Overshadowing all of this is Sister Mary’s complicated relationship with race. As the title The Strain of Other Blood might imply, Mary was biracial—biracial to the point of being White-passing, in fact. The title of the biography refers to Mary’s own term for her racial heritage. Mary was Black, yes, but her Blackness was also an “other.” Through the book, we see that as Mary obtains more power, she becomes Whiter—being marked as such on census forms and downplaying any connection to her Blackness. At one point in the biography, Allen relates talking to a Black former student at the school, now nearing their 70s, who was shocked to learn that their former headmistress was Black.

Allen also avoids hagiography, presenting Mother Ruth as a complicated authoritarian figure. Most of the former students she spoke with did not have fond memories of Ruth, instead pointing to her harsh disciplinarian nature. The final chapters detail Ruth’s final years, where she is forcibly ousted from control of the school, mistreats her caretakers, and refuses to reconcile with family. Yet, despite this, Allen seems to view Ruth as a positive figure with a strong faith and a determination to follow what she felt was God’s will.

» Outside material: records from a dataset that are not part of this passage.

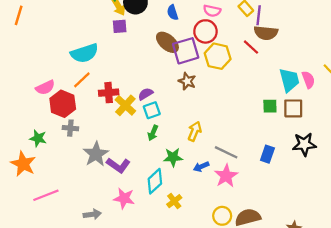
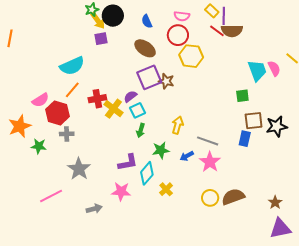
red line: (251, 47) -> (217, 31), moved
purple square: (186, 51) -> (149, 77), moved
brown square: (293, 108) -> (254, 121), moved
gray star: (96, 154) -> (79, 169), moved
orange star: (23, 164) -> (20, 126), moved, turned 30
purple L-shape: (118, 165) -> (128, 162), moved, turned -40

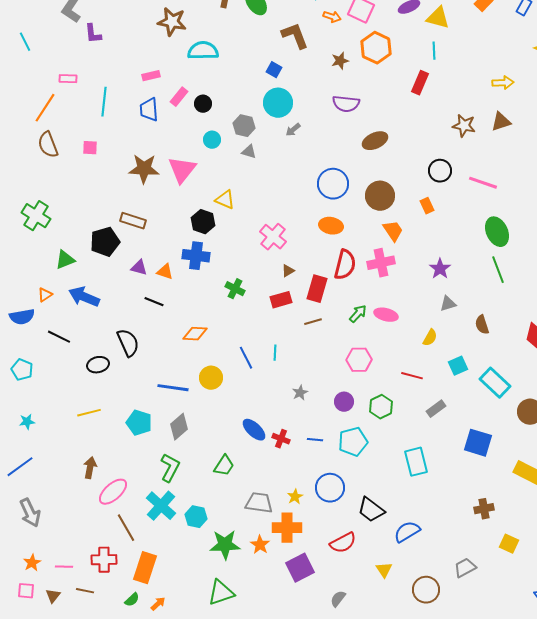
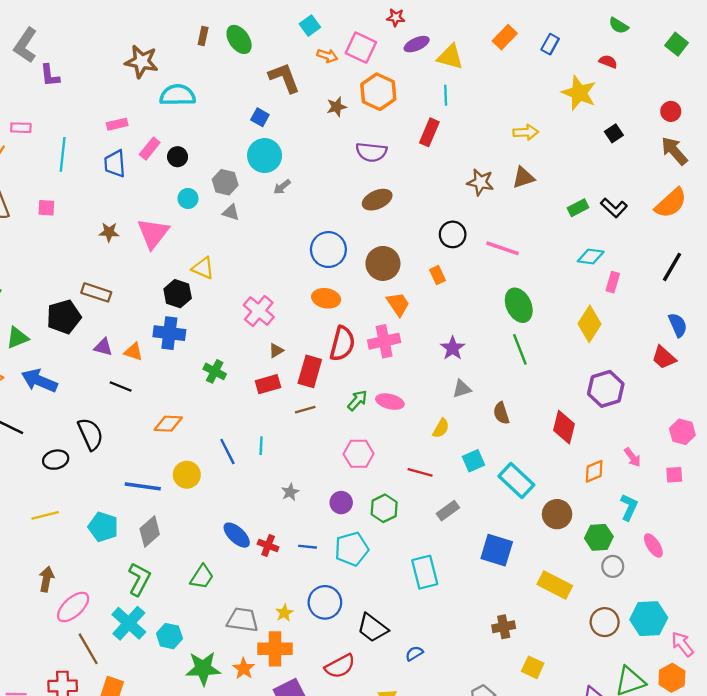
purple semicircle: (346, 104) -> (371, 152), moved
brown star: (144, 169) -> (109, 232), size x0.6
blue semicircle: (407, 532) -> (414, 653), size x0.6

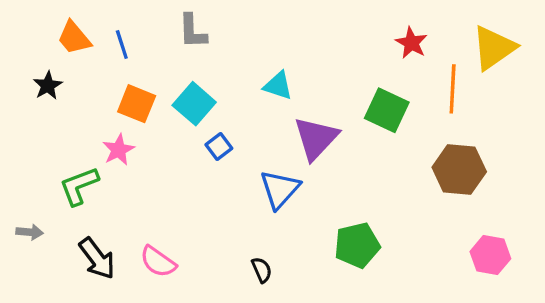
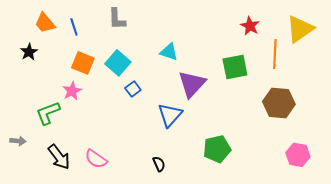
green square: (387, 110) -> (235, 67), turned -36

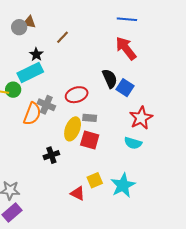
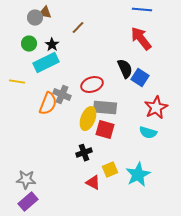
green circle: (13, 90) -> (29, 44), moved
gray rectangle: (90, 118) -> (105, 108), size x1.6
black cross: (51, 155) -> (84, 153), moved

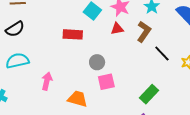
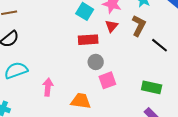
red triangle: (117, 29) -> (112, 26), turned -32
red rectangle: (73, 34) -> (88, 40), moved
green rectangle: (149, 94) -> (152, 87), turned 66

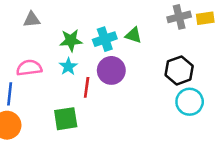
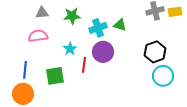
green star: (71, 40) -> (72, 16), moved
pink semicircle: (29, 68) -> (38, 36), moved
green square: (66, 119) -> (55, 76), moved

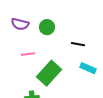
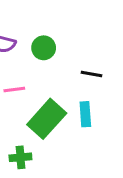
cyan rectangle: (88, 68) -> (85, 114), moved, turned 63

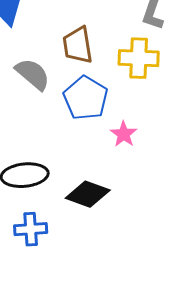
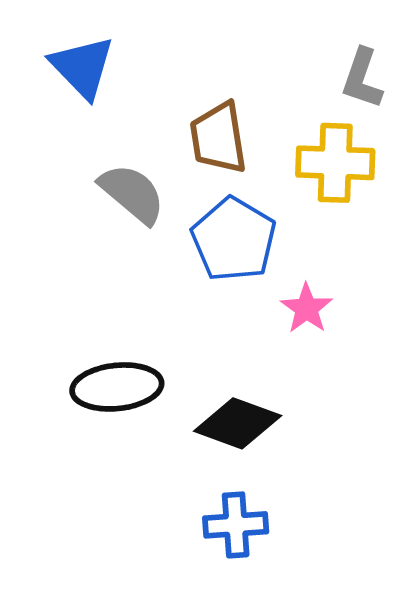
blue cross: (31, 229) -> (236, 525), moved

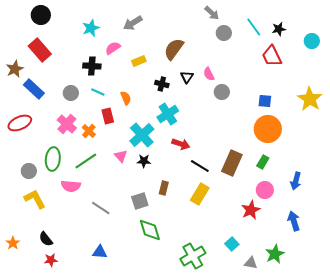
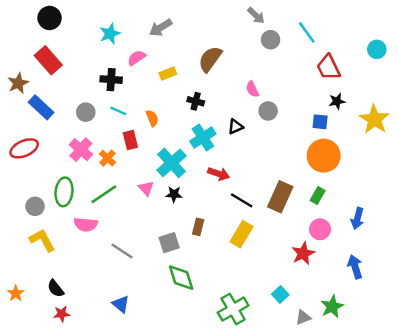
black star: (279, 29) -> (337, 101), moved
black triangle: (187, 77) -> (236, 127), moved, turned 32
blue triangle: (100, 252) -> (121, 304), turned 35
gray triangle: (251, 263) -> (303, 317), turned -32

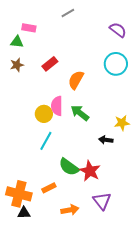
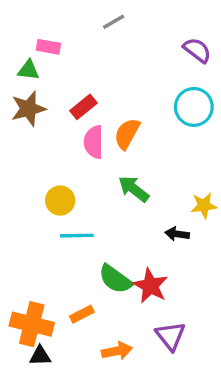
brown star: (17, 65) -> (28, 109), size x1.5
pink semicircle: (57, 106) -> (94, 142), moved
yellow circle: (44, 114) -> (60, 201), moved
cyan line: (46, 141) -> (77, 236), turned 60

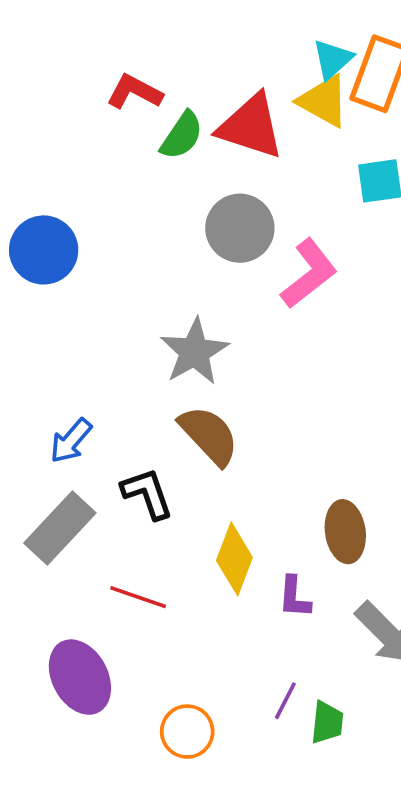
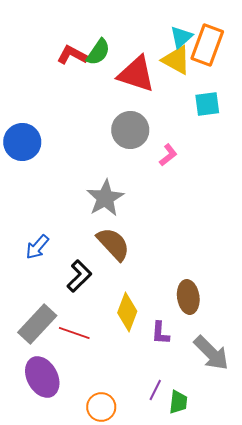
green semicircle: (182, 136) -> (98, 52), moved
pink L-shape: (309, 274) -> (168, 155), size x0.6
black L-shape: (147, 493) -> (79, 276), turned 64
gray rectangle: (60, 528) -> (37, 324), moved

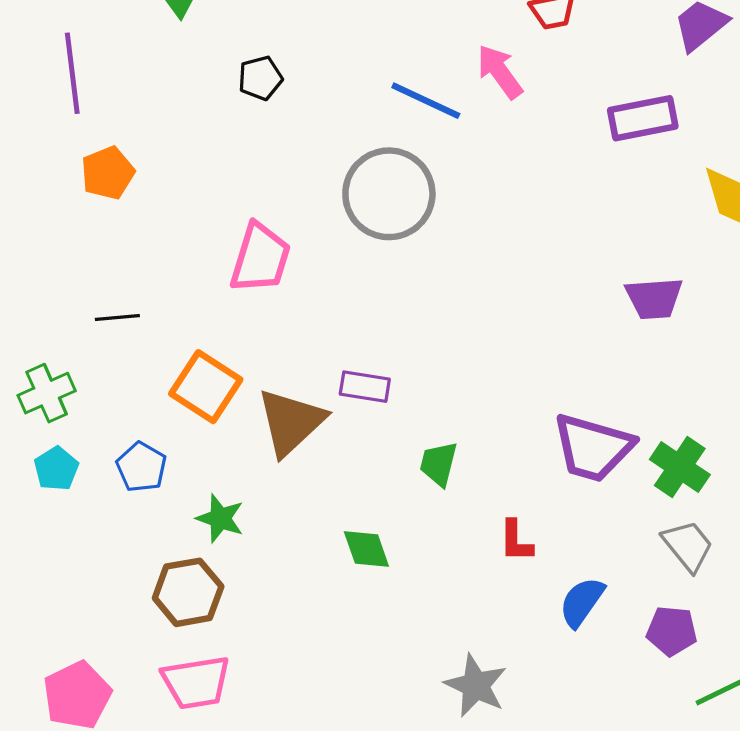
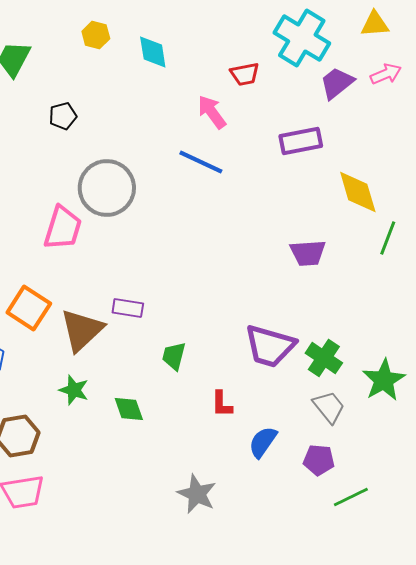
blue line: (426, 101) -> (201, 162), moved
gray circle: (389, 194) -> (107, 188), moved
green star: (220, 518) -> (74, 390), moved

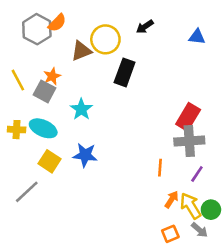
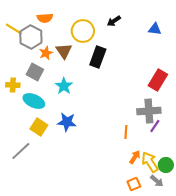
orange semicircle: (57, 23) -> (45, 18), turned 42
gray hexagon: (37, 29) -> (31, 37), moved
brown triangle: (81, 51) -> (64, 51), moved, turned -42
orange star: (52, 76) -> (46, 53), moved
yellow line: (18, 80) -> (14, 29), moved, turned -30
red rectangle: (188, 117) -> (158, 80), moved
yellow cross: (17, 130) -> (13, 85), moved
purple line: (197, 174) -> (155, 126), moved

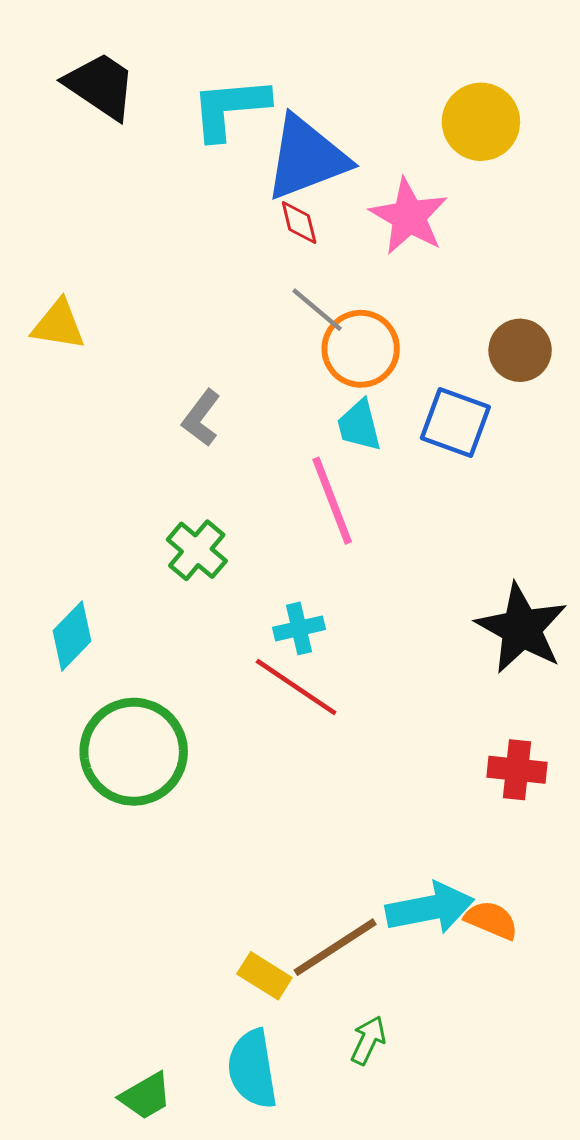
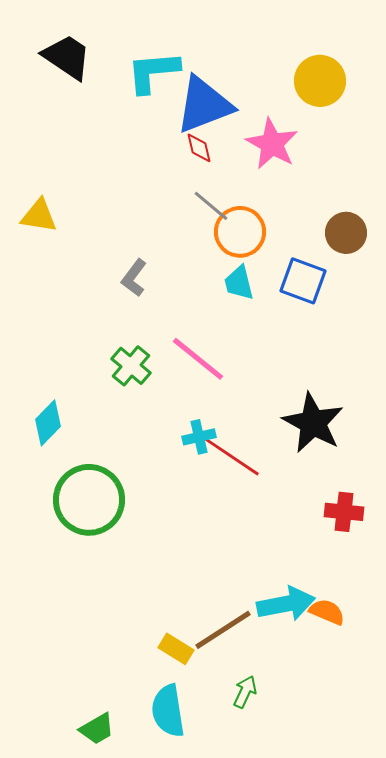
pink line: (332, 501) -> (198, 359), moved, turned -30
cyan cross: (299, 628) -> (199, 437), moved
black star: (522, 628) -> (313, 423), moved
red line: (296, 687) -> (232, 457), moved

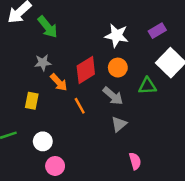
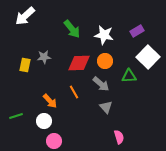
green arrow: (48, 27) -> (72, 29), moved
red diamond: (86, 70) -> (79, 63), turned 30
orange arrow: (59, 82) -> (50, 101), moved
yellow rectangle: (32, 101) -> (25, 65), moved
gray triangle: (119, 124) -> (106, 107), turned -32

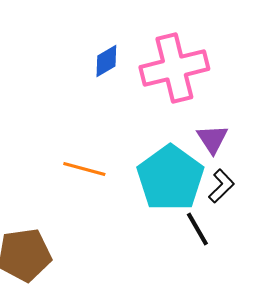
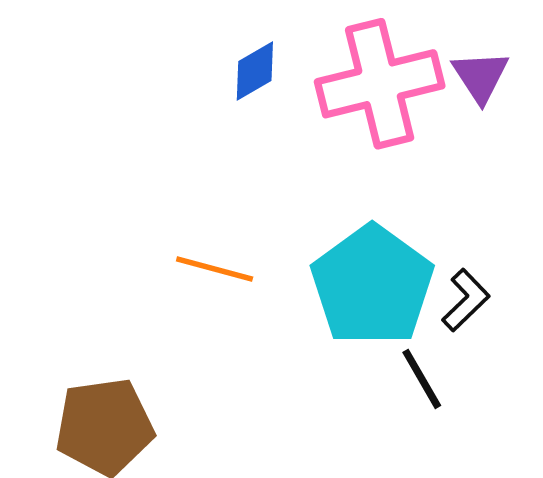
purple triangle: (212, 139) -> (480, 76), moved

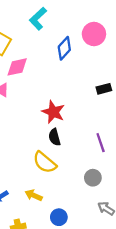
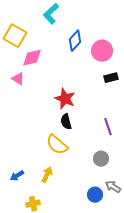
pink circle: (94, 34) -> (102, 51), moved
yellow arrow: (34, 195) -> (47, 175), turned 91
blue circle: (59, 217) -> (95, 195), moved

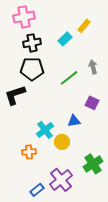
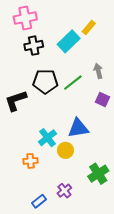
cyan rectangle: (65, 39) -> (69, 41), size x1.5
black pentagon: (32, 69) -> (45, 82), moved
purple square: (92, 103) -> (103, 100), moved
blue triangle: (74, 121) -> (78, 128), size x1.5
purple cross: (61, 180) -> (64, 191), size x0.6

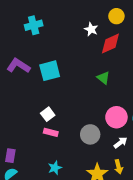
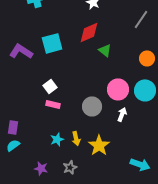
red diamond: (110, 43) -> (89, 32), moved
purple L-shape: (18, 66) -> (21, 51), moved
white arrow: (120, 143) -> (122, 114), turned -32
yellow arrow: (118, 167) -> (76, 138), moved

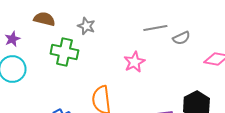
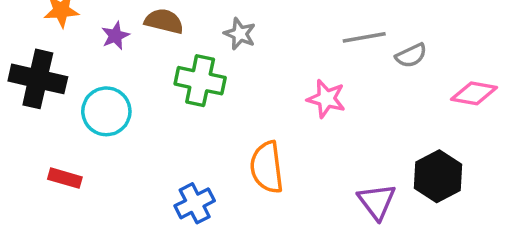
purple star: (12, 39) -> (115, 36), moved
pink star: (134, 62) -> (326, 99), turned -30

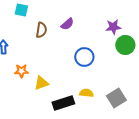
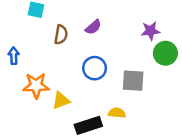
blue circle: (84, 57) -> (95, 68), moved
orange star: (21, 71) -> (36, 86), size x1.5
gray square: (116, 98) -> (133, 81), moved, turned 36

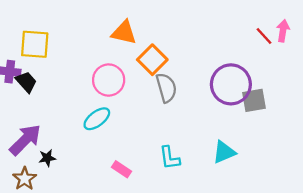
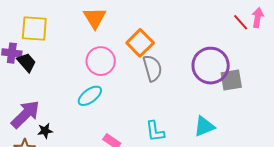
orange triangle: (124, 32) -> (95, 18), moved, turned 45

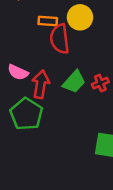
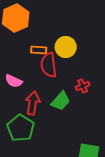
pink semicircle: (18, 72) -> (14, 81), moved
red cross: (100, 83) -> (83, 86), moved

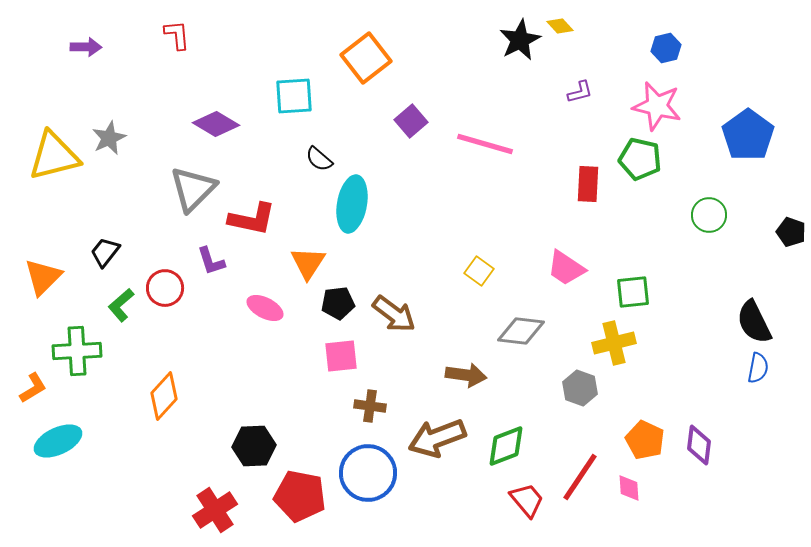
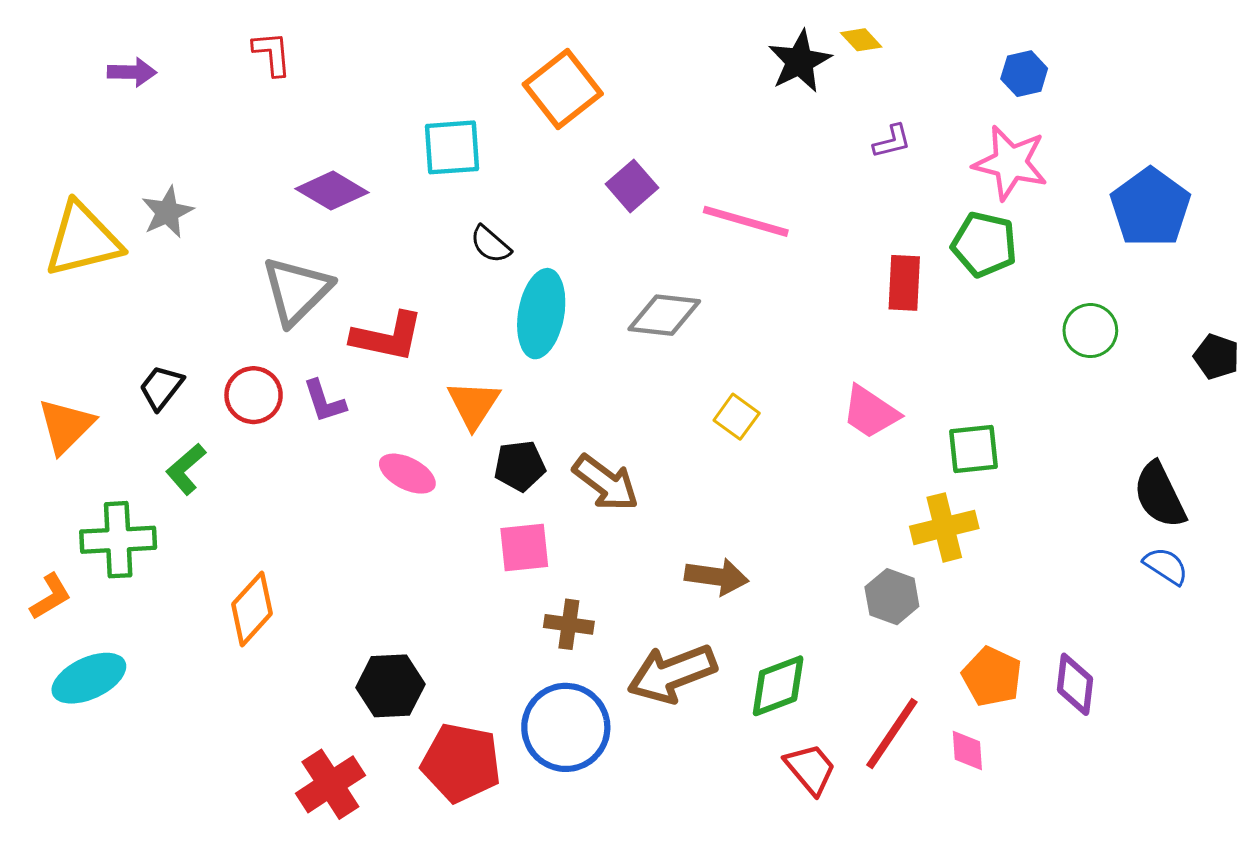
red circle: (165, 288) -> (254, 395), moved
gray diamond: (521, 331) -> (664, 315), moved
blue semicircle: (758, 368) -> (1166, 566), turned -68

There are definitely things I wish The Strain of Other Blood had done differently. Based on the title, I thought there would be more depth to the discussion of Ruth’s Blackness and her relationship to her ethnic heritage. It certainly seems to me that Ruth believed that the best way to succeed in life was to downplay her ethnic and familial background and become White. Was Ruth simply pragmatic? Did her pragmatism here lead to her obsessive authoritarianism elsewhere? Was her treatment of Black students as a school leader based on the trauma of racism in her past? There’s a lot to explore here that Allen, by focusing only on the biographical elements, touches on but never explores in much depth.

Allen also inserts herself into the biography at many points, weaving somewhat of a twin narrative of biography and memoir—a biography of Mother Ruth and a memoir of Allen’s experience in researching Ruth’s story. As Allen herself is a Black Episcopalian operating in majority White spaces, including spending time living in a convent, she has a similar experience with Ruth in being a racial minority within a religious order. Allen speaks about the troubling experience of living in a room termed a “cell” while being subject to someone called a “superior” and forced to live under strict guidelines while researching part of her book. This tie back to Ruth’s own experience and their shared racial trauma of ancestral enslavement forms a powerful concept within the book that Allen doesn’t develop in fulness.

All that said, it’s an interesting book about a deeply complex person that—as the length of this review shows—has led me to some deep thinking and reflection. If you have an interest in Mother Ruth, in Episcopal religious orders more broadly, or in women in religious leadership even more broadly, this may be something you would enjoy.